* Instructions for the task *
Each line of the data below must be reproduced without any change.

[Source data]
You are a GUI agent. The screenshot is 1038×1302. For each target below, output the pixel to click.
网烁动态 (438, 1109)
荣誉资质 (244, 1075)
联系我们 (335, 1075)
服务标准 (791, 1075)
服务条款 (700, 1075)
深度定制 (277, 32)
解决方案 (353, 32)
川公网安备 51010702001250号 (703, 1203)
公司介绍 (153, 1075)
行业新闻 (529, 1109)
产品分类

* Solved exercise *
You are a GUI agent. The screenshot is 1038×1302. For each target below, output the pixel to click.
网烁动态 (438, 1109)
荣誉资质 (244, 1075)
联系我们 (335, 1075)
服务标准 (791, 1075)
服务条款 (700, 1075)
深度定制 (277, 32)
解决方案 (353, 32)
川公网安备 51010702001250号 (703, 1203)
公司介绍 (153, 1075)
行业新闻 (529, 1109)
产品分类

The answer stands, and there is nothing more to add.